> _Task description_
Filter these entries, keeping only lines that hold the word "可以带个小车车来那快递哦".

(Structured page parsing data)
• • • •

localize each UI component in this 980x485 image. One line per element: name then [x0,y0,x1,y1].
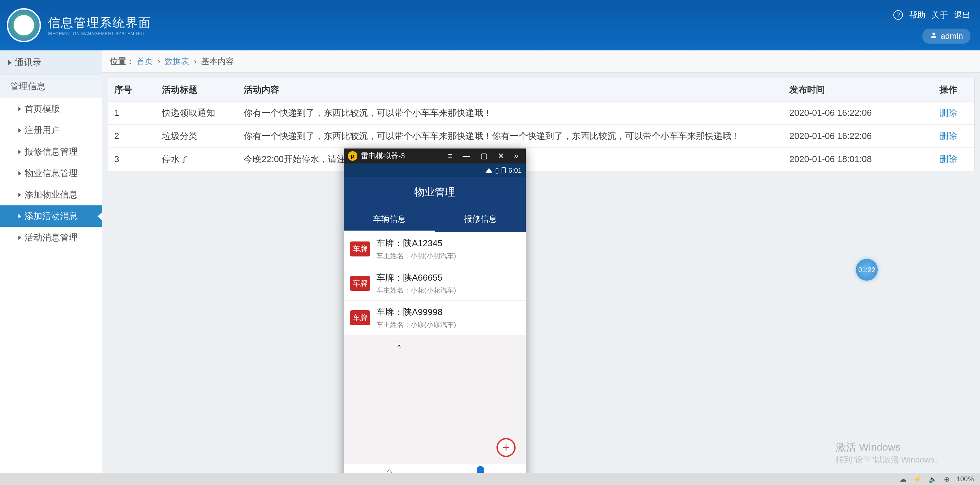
arrow-right-icon [18,107,21,111]
user-badge[interactable]: admin [923,29,970,44]
menu-icon[interactable]: ≡ [445,152,456,160]
title-block: 信息管理系统界面 INFORMATION MANAGEMENT SYSTEM G… [48,15,151,36]
expand-icon[interactable]: » [511,152,522,160]
main-content: 位置： 首页 › 数据表 › 基本内容 序号 活动标题 活动内容 发布时间 操作… [102,51,980,485]
delete-link[interactable]: 删除 [939,131,957,141]
plate-badge-icon: 车牌 [350,310,370,325]
arrow-right-icon [18,128,21,133]
sidebar: 通讯录 管理信息 首页模版 注册用户 报修信息管理 物业信息管理 添加物业信息 … [0,51,102,485]
arrow-right-icon [18,171,21,175]
caret-right-icon [8,60,11,65]
emulator-title: 雷电模拟器-3 [361,151,405,161]
help-icon: ? [893,10,903,20]
cursor-icon [397,341,402,349]
arrow-right-icon [18,214,21,218]
logout-link[interactable]: 退出 [954,10,970,21]
emulator-titlebar[interactable]: ρ 雷电模拟器-3 ≡ — ▢ ✕ » [344,149,526,163]
browser-statusbar: ☁ ⚡ 🔈 ⊕ 100% [0,473,980,485]
arrow-right-icon [18,150,21,154]
table-row: 3 停水了 今晚22:00开始停水，请注意哦！ 2020-01-06 18:01… [108,148,974,171]
app-title: 物业管理 [344,177,526,208]
minimize-icon[interactable]: — [459,152,474,160]
delete-link[interactable]: 删除 [939,108,957,118]
plate-badge-icon: 车牌 [350,276,370,291]
data-table: 序号 活动标题 活动内容 发布时间 操作 1 快递领取通知 你有一个快递到了，东… [108,78,975,171]
table-row: 2 垃圾分类 你有一个快递到了，东西比较沉，可以带个小车车来那快递哦！你有一个快… [108,125,974,148]
header-top-nav: ? 帮助 关于 退出 [893,10,970,21]
list-item[interactable]: 车牌 车牌：陕A99998 车主姓名：小康(小康汽车) [344,301,526,335]
breadcrumb-home[interactable]: 首页 [137,57,153,66]
arrow-right-icon [18,193,21,197]
battery-icon [501,167,506,173]
col-title: 活动标题 [156,78,238,101]
title-sub: INFORMATION MANAGEMENT SYSTEM GUI [48,31,151,36]
col-content: 活动内容 [238,78,783,101]
windows-watermark: 激活 Windows 转到"设置"以激活 Windows。 [836,441,942,465]
status-time: 6:01 [508,166,522,174]
delete-link[interactable]: 删除 [939,154,957,164]
sidebar-item-add-activity[interactable]: 添加活动消息 [0,205,102,227]
add-button[interactable]: + [496,438,515,457]
emulator-window: ρ 雷电模拟器-3 ≡ — ▢ ✕ » ▯ 6:01 物业管理 车辆信息 报修信… [344,149,526,485]
emulator-logo-icon: ρ [348,151,357,161]
zoom-level: 100% [956,475,974,483]
sidebar-item-home-template[interactable]: 首页模版 [0,98,102,120]
sidebar-item-repair-info[interactable]: 报修信息管理 [0,141,102,162]
col-time: 发布时间 [783,78,933,101]
sidebar-section-management[interactable]: 管理信息 [0,75,102,98]
recording-timer-badge: 01:22 [856,259,878,281]
zoom-icon[interactable]: ⊕ [944,475,950,483]
help-link[interactable]: 帮助 [909,10,926,21]
col-seq: 序号 [108,78,156,101]
title-main: 信息管理系统界面 [48,15,151,31]
speaker-icon: 🔈 [929,475,937,483]
table-row: 1 快递领取通知 你有一个快递到了，东西比较沉，可以带个小车车来那快递哦！ 20… [108,101,974,125]
about-link[interactable]: 关于 [932,10,948,21]
wifi-icon [485,168,492,173]
logo-icon [7,8,41,42]
list-item[interactable]: 车牌 车牌：陕A66655 车主姓名：小花(小花汽车) [344,266,526,301]
lightning-icon: ⚡ [913,475,922,483]
arrow-right-icon [18,236,21,240]
sidebar-item-property-info[interactable]: 物业信息管理 [0,162,102,184]
tab-vehicle-info[interactable]: 车辆信息 [344,208,435,232]
sidebar-section-contacts[interactable]: 通讯录 [0,51,102,75]
sidebar-item-register-user[interactable]: 注册用户 [0,120,102,141]
signal-icon: ▯ [495,166,499,174]
user-icon [930,31,937,41]
svg-point-0 [932,33,935,35]
close-icon[interactable]: ✕ [495,152,508,160]
app-tabs: 车辆信息 报修信息 [344,208,526,232]
phone-statusbar: ▯ 6:01 [344,163,526,177]
breadcrumb-data[interactable]: 数据表 [165,57,189,66]
vehicle-list[interactable]: 车牌 车牌：陕A12345 车主姓名：小明(小明汽车) 车牌 车牌：陕A6665… [344,232,526,464]
breadcrumb-current: 基本内容 [201,57,234,66]
plate-badge-icon: 车牌 [350,241,370,257]
username: admin [941,31,963,41]
sidebar-item-add-property[interactable]: 添加物业信息 [0,184,102,205]
cloud-icon: ☁ [899,475,906,483]
maximize-icon[interactable]: ▢ [477,152,491,160]
app-header: 信息管理系统界面 INFORMATION MANAGEMENT SYSTEM G… [0,0,980,51]
breadcrumb: 位置： 首页 › 数据表 › 基本内容 [102,51,980,73]
sidebar-item-activity-mgmt[interactable]: 活动消息管理 [0,227,102,248]
list-item[interactable]: 车牌 车牌：陕A12345 车主姓名：小明(小明汽车) [344,232,526,266]
tab-repair-info[interactable]: 报修信息 [435,208,526,232]
col-op: 操作 [933,78,974,101]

• • • •

> _Answer space_
table-row: 2 垃圾分类 你有一个快递到了，东西比较沉，可以带个小车车来那快递哦！你有一个快… [108,125,974,148]
table-row: 1 快递领取通知 你有一个快递到了，东西比较沉，可以带个小车车来那快递哦！ 20… [108,101,974,125]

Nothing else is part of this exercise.